We only get one life to live.
I understand that now. For too long, I thought I had to write every day to be a writer, or reach a minimum word count. I sacrificed my family to pursue it. You know what? It's not worth the sacrifice, no matter how big the dream. When you're young, it seems like nothing is happening, despite the small steps. But at some point, you realize all that you missed. Then it's time to play catch-up in a different way.
Don't go through life with blinkers on. (Blinkers are the flaps on a driving bridle that keep the horse from seeing what's behind him and might frighten him.) Like that horse that only can see ahead instead of everything around him, you'll be missing out on many things. Rather, be willing to deviate and make adjustments.

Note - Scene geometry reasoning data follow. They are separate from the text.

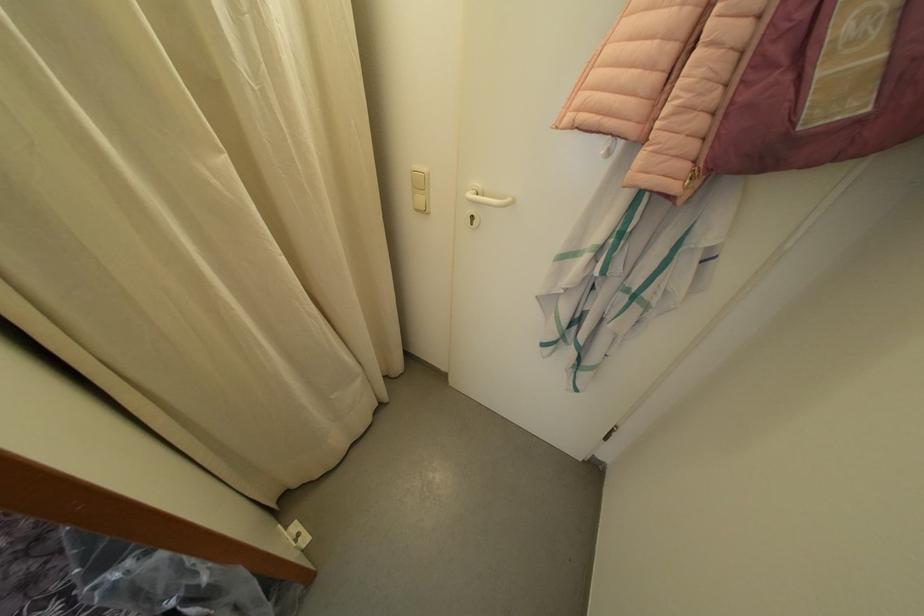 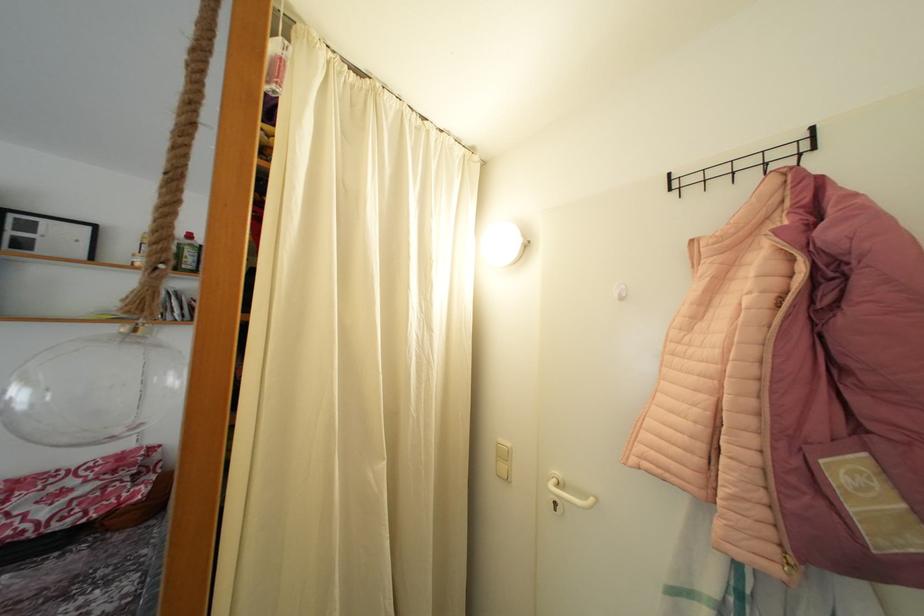 The images are taken continuously from a first-person perspective. In which direction is your viewpoint rotating?

The camera's rotation is toward left-up. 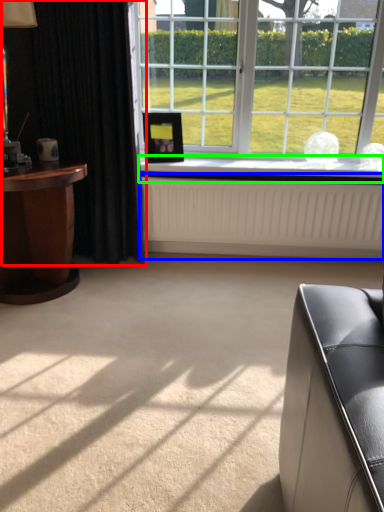 Question: Which is nearer to the curtain (highlighted by a red box)? radiator (highlighted by a blue box) or window sill (highlighted by a green box).

Choices:
 (A) radiator
 (B) window sill

Answer: (B) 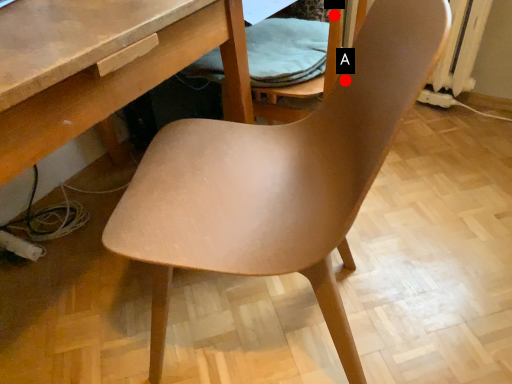 Question: Two points are circled on the image, labeled by A and B beside each circle. Among these points, which one is nearest to the camera?

Choices:
 (A) A is closer
 (B) B is closer

Answer: (A) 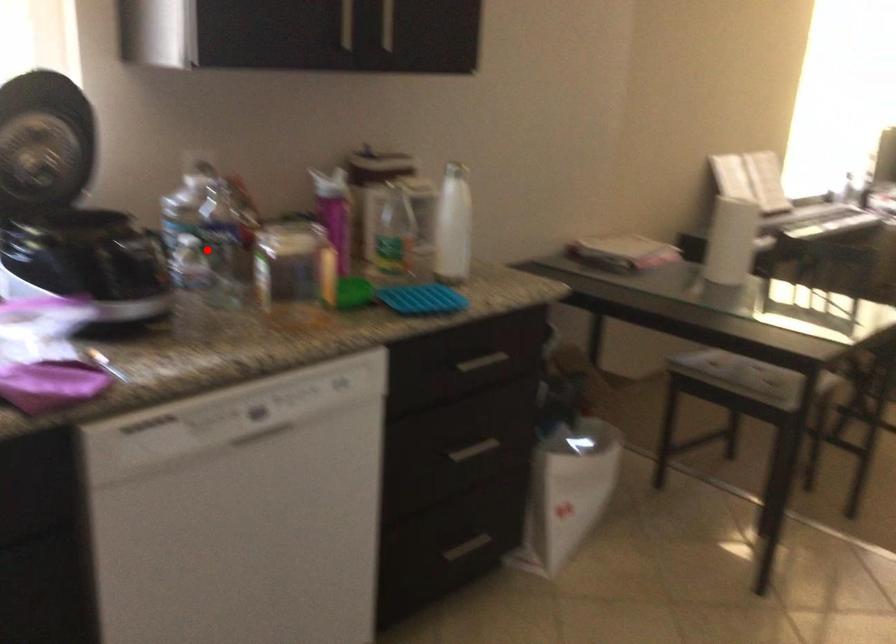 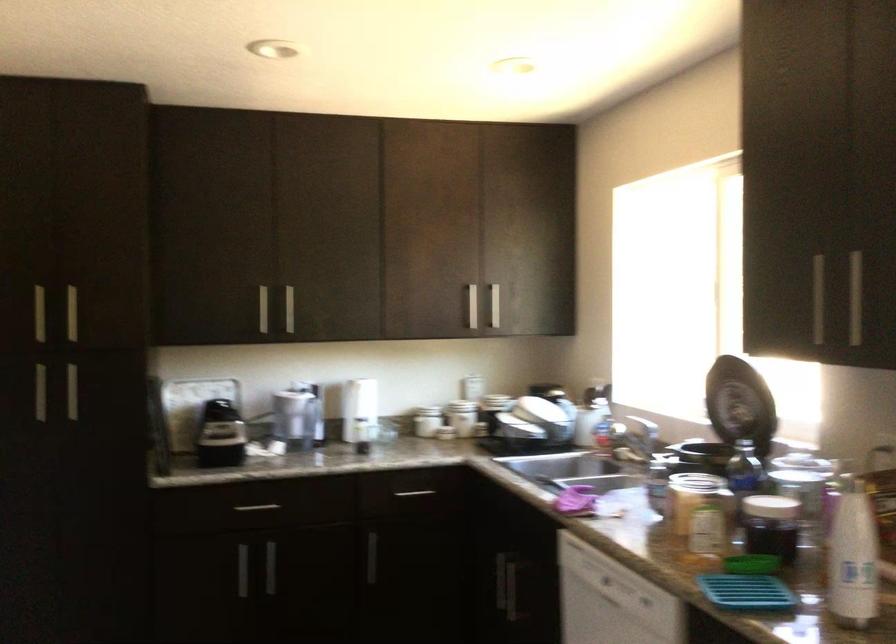 Question: I am providing you with two images of the same scene from different viewpoints. In image1, a red point is highlighted. Considering the same 3D point in image2, which of the following is correct?

Choices:
 (A) It is closer
 (B) It is farther

Answer: (B)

I've learned that I don't have to write every day to be a writer or to reach a goal. I'll get there in the end, but I don't have to race ahead on only one focus. I've learned to deviate when I need to and can always return to the path I left after exploring the path I didn't see because of the proverbial blinkers I used to wear. I've done that in writing a couple of books now--breaking from one project somewhere in the middle to go off on another--and I've learned that it tends to work out for the best. I've also decided not to force myself to write if I'm not in the mood. There are plenty of other things going on around me, especially with my family. When I lock myself up with the computer, I shut them out and I shut myself out of their lives.
We only get one life. Take advantage of ALL that it has to offer. Don't die with the regrets of what dreams you don't accomplish. Rather, live so that in the end, you are fulfilled by the richness you discovered by being willing to take a different path than what you thought you wanted.
(It took feeling like I was going to lose my life as I knew it to realize this.)